### TASK STATEMENT
All lines from the one with "it Thunderbird vom" through the last line of the data below should be copied exactly; please add nothing.

### DATA SHOWN
-=-=-

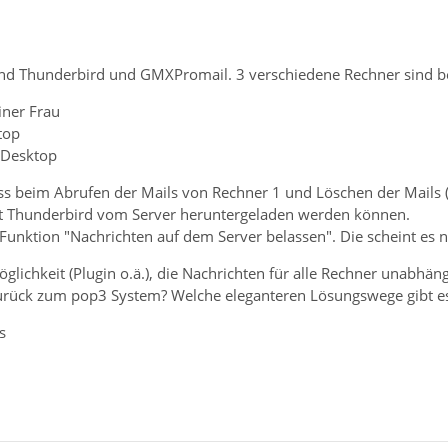
und Thunderbird und GMXPromail. 3 verschiedene Rechner sind be
iner Frau
top
r Desktop
s beim Abrufen der Mails von Rechner 1 und Löschen der Mails 
it Thunderbird vom Server heruntergeladen werden können.
 Funktion "Nachrichten auf dem Server belassen". Die scheint es 
öglichkeit (Plugin o.ä.), die Nachrichten für alle Rechner unabhä
urück zum pop3 System? Welche eleganteren Lösungswege gibt es
s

-=-=-

### RESULT BELOW
it Thunderbird vom Server heruntergeladen werden können.
 Funktion "Nachrichten auf dem Server belassen". Die scheint es 
öglichkeit (Plugin o.ä.), die Nachrichten für alle Rechner unabhä
urück zum pop3 System? Welche eleganteren Lösungswege gibt es
s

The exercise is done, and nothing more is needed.